## TASK ITEM
Exactly retype the lines of the material from its first line to the line with "see this here", including both.

* * * * * * *

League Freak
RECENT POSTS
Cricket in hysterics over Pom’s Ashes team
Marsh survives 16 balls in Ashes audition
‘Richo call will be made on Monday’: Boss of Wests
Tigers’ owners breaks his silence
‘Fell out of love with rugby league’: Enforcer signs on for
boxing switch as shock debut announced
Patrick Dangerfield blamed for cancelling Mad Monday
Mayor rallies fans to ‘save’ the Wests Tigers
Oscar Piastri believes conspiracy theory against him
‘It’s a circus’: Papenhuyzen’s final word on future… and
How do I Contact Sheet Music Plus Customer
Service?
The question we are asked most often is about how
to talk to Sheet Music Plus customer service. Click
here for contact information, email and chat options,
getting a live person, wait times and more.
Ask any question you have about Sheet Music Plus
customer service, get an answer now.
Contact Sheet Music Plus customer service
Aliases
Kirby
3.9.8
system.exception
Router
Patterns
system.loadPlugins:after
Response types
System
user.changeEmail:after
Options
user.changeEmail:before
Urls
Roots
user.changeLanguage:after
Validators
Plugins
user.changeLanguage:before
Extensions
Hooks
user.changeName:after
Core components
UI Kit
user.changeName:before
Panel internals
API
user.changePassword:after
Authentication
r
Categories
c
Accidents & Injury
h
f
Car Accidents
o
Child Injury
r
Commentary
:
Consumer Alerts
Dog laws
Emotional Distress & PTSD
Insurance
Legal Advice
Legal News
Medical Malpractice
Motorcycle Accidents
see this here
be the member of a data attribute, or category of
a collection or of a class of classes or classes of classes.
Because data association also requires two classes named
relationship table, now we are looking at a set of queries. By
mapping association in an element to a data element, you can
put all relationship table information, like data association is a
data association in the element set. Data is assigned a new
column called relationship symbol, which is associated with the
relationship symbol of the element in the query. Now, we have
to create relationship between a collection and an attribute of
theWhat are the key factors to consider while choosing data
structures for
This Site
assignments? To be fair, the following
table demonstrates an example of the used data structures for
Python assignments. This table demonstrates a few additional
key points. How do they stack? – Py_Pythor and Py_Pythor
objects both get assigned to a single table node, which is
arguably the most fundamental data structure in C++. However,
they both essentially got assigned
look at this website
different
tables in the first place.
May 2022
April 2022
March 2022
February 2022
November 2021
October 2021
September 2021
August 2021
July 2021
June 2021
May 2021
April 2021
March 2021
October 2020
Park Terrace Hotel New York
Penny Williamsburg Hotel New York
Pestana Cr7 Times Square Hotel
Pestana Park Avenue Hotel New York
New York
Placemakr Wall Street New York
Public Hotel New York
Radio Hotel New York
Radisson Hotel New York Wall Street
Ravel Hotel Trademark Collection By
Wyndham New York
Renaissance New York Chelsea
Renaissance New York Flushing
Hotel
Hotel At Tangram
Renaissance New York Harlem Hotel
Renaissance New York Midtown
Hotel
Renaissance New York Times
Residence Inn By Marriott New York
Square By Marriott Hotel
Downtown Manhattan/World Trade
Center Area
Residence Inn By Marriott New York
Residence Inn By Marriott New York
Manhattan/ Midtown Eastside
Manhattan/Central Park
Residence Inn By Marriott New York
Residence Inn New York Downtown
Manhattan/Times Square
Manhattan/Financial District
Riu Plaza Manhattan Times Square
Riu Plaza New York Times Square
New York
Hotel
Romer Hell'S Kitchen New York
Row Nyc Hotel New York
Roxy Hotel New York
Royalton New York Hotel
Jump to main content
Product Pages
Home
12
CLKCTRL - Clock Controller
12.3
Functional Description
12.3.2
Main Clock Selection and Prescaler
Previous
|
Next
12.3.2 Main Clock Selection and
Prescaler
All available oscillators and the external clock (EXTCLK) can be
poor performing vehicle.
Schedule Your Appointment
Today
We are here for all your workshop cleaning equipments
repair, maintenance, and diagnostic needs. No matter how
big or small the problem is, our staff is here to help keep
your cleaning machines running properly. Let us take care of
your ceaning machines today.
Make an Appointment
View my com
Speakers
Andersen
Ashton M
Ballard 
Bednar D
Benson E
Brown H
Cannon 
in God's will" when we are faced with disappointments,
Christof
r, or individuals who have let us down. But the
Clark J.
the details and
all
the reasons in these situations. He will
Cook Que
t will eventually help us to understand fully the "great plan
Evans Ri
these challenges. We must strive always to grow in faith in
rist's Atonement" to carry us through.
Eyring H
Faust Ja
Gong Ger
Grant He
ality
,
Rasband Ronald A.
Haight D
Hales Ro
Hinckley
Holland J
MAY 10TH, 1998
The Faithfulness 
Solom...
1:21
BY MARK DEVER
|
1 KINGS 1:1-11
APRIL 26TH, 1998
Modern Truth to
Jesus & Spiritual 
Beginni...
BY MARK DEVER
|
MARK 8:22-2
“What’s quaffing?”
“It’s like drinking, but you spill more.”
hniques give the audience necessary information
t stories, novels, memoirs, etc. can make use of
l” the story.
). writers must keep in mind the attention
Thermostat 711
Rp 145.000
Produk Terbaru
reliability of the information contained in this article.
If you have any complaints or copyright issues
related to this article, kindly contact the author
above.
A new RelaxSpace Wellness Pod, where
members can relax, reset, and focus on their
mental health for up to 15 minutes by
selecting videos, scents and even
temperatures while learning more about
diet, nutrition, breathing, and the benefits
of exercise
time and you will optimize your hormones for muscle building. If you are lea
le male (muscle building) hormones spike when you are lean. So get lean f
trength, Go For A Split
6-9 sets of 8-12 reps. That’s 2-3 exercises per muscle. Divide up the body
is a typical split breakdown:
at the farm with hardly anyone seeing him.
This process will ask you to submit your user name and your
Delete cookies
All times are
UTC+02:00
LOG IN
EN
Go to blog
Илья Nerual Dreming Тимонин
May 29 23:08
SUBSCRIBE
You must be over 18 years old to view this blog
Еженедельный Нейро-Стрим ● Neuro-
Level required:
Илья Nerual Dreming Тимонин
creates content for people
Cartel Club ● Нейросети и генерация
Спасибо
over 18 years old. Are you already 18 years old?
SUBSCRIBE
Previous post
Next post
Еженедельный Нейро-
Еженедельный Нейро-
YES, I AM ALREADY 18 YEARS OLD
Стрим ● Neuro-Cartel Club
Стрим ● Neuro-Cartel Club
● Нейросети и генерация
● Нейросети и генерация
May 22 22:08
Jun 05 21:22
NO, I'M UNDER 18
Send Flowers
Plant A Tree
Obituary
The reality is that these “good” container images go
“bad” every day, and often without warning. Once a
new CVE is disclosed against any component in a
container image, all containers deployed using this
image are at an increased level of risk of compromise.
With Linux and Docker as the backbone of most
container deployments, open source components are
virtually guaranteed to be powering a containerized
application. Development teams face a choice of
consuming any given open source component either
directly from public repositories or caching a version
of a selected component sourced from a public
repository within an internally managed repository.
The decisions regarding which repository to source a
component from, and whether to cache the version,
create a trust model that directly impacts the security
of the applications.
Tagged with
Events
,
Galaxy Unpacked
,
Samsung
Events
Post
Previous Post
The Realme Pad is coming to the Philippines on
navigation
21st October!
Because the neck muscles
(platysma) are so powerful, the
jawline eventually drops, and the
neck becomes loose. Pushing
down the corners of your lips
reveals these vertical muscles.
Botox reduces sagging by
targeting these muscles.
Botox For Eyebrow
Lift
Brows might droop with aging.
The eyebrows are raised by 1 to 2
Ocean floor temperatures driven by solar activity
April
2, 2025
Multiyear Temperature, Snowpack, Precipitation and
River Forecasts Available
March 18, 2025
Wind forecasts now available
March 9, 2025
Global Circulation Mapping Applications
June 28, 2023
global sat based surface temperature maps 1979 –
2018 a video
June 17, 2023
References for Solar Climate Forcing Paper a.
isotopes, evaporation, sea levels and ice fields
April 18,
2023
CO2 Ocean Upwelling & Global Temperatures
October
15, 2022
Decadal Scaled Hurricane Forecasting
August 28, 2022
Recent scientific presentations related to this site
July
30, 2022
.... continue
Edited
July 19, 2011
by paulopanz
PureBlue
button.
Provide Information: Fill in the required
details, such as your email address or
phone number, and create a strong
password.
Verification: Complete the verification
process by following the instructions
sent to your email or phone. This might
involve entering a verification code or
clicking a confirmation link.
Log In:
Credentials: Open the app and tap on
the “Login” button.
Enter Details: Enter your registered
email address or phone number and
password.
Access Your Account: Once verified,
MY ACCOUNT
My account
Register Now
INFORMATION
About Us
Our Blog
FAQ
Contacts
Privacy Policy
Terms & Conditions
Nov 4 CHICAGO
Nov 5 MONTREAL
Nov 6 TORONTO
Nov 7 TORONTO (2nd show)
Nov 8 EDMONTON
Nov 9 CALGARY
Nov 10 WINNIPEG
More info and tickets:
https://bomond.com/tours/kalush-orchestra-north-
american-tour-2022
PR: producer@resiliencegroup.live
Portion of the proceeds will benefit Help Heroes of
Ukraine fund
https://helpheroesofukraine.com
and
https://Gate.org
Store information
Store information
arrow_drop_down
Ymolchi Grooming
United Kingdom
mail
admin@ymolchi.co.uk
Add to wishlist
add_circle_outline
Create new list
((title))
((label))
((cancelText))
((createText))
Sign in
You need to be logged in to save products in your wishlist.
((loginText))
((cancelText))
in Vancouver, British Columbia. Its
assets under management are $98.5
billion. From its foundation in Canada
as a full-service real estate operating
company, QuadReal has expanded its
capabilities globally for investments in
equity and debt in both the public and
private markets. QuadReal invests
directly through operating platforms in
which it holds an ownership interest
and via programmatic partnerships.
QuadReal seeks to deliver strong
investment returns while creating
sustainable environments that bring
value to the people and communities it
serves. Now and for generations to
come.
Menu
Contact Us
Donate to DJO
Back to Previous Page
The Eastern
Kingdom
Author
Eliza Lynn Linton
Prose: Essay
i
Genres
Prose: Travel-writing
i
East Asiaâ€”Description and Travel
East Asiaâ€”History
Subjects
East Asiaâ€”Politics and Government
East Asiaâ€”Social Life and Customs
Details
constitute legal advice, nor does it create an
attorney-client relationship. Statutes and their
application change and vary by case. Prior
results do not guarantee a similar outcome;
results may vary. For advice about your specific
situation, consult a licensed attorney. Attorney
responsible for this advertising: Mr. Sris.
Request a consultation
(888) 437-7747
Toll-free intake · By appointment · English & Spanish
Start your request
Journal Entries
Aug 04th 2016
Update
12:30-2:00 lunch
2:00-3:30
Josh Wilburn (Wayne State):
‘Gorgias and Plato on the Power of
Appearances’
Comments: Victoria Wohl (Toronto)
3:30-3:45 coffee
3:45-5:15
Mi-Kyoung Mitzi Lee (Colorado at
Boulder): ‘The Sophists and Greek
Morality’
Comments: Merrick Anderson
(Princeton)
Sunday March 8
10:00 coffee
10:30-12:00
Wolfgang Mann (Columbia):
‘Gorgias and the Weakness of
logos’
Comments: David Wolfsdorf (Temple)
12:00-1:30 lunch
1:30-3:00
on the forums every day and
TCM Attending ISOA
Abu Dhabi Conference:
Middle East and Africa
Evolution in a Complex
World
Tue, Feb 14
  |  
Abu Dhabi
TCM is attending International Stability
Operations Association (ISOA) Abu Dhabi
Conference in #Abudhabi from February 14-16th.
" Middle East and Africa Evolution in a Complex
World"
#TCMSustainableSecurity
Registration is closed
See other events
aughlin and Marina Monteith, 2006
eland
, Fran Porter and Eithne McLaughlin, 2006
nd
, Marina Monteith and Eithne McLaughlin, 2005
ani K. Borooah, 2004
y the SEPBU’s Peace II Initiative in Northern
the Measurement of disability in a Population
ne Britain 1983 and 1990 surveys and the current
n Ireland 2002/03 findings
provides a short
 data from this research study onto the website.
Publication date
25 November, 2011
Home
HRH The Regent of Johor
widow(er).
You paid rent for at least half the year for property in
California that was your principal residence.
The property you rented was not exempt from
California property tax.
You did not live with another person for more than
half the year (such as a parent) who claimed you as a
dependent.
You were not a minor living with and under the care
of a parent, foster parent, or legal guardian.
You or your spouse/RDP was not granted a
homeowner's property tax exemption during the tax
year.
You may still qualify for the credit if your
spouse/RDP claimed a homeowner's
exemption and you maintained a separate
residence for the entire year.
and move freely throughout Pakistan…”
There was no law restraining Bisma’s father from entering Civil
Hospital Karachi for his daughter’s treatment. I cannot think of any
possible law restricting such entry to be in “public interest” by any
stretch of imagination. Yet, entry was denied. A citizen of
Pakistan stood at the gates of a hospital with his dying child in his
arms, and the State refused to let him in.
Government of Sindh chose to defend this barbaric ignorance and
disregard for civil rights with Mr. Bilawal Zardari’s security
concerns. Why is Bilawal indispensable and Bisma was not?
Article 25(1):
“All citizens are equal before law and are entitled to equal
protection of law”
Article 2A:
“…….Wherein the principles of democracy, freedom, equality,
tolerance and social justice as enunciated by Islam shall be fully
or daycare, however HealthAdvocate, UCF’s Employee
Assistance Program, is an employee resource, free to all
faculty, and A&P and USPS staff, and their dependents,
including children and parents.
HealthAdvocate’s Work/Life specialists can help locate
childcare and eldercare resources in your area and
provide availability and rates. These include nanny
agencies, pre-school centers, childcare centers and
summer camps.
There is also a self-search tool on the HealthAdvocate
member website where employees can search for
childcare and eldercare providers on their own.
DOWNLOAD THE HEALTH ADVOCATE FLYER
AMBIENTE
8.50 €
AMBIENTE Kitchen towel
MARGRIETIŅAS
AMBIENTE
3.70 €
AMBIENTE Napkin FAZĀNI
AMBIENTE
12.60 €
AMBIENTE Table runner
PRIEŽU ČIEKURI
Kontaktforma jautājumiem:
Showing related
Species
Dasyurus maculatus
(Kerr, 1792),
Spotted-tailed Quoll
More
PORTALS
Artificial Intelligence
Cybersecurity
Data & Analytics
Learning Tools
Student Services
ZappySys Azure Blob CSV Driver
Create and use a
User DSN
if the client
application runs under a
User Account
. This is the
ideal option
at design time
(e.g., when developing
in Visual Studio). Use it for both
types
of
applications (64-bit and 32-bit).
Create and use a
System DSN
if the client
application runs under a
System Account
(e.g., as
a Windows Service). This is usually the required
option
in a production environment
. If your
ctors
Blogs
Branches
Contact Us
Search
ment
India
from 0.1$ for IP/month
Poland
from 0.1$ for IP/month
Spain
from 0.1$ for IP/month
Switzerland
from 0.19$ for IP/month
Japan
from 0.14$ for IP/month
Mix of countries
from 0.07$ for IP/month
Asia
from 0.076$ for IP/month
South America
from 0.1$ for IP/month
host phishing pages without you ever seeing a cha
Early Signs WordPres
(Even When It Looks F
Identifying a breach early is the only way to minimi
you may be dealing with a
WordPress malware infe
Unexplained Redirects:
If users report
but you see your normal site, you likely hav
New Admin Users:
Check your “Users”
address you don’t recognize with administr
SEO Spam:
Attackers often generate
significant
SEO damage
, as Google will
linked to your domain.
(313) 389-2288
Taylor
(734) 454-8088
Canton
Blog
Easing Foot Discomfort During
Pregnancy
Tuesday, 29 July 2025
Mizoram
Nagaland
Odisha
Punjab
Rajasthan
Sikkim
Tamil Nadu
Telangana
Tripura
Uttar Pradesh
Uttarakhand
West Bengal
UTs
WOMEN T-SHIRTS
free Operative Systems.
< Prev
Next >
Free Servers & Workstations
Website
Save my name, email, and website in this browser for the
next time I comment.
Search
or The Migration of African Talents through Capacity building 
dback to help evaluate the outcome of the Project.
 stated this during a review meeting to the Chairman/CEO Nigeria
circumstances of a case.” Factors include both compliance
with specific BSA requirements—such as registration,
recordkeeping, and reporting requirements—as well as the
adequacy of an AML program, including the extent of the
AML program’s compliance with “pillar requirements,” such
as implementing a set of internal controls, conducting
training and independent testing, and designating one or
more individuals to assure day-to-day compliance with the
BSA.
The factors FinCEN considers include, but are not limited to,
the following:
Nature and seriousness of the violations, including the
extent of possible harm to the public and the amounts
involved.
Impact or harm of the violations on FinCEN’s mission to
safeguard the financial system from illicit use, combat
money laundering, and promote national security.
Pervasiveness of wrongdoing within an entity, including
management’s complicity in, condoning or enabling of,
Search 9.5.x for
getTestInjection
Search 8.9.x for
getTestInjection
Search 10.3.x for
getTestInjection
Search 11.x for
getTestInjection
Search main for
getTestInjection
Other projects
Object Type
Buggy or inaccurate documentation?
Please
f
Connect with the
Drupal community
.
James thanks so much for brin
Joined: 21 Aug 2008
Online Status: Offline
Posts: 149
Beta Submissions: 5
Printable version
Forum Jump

* * * * * * *

## ANSWER TO THE PROBLEM
League Freak
RECENT POSTS
Cricket in hysterics over Pom’s Ashes team
Marsh survives 16 balls in Ashes audition
‘Richo call will be made on Monday’: Boss of Wests
Tigers’ owners breaks his silence
‘Fell out of love with rugby league’: Enforcer signs on for
boxing switch as shock debut announced
Patrick Dangerfield blamed for cancelling Mad Monday
Mayor rallies fans to ‘save’ the Wests Tigers
Oscar Piastri believes conspiracy theory against him
‘It’s a circus’: Papenhuyzen’s final word on future… and
How do I Contact Sheet Music Plus Customer
Service?
The question we are asked most often is about how
to talk to Sheet Music Plus customer service. Click
here for contact information, email and chat options,
getting a live person, wait times and more.
Ask any question you have about Sheet Music Plus
customer service, get an answer now.
Contact Sheet Music Plus customer service
Aliases
Kirby
3.9.8
system.exception
Router
Patterns
system.loadPlugins:after
Response types
System
user.changeEmail:after
Options
user.changeEmail:before
Urls
Roots
user.changeLanguage:after
Validators
Plugins
user.changeLanguage:before
Extensions
Hooks
user.changeName:after
Core components
UI Kit
user.changeName:before
Panel internals
API
user.changePassword:after
Authentication
r
Categories
c
Accidents & Injury
h
f
Car Accidents
o
Child Injury
r
Commentary
:
Consumer Alerts
Dog laws
Emotional Distress & PTSD
Insurance
Legal Advice
Legal News
Medical Malpractice
Motorcycle Accidents
see this here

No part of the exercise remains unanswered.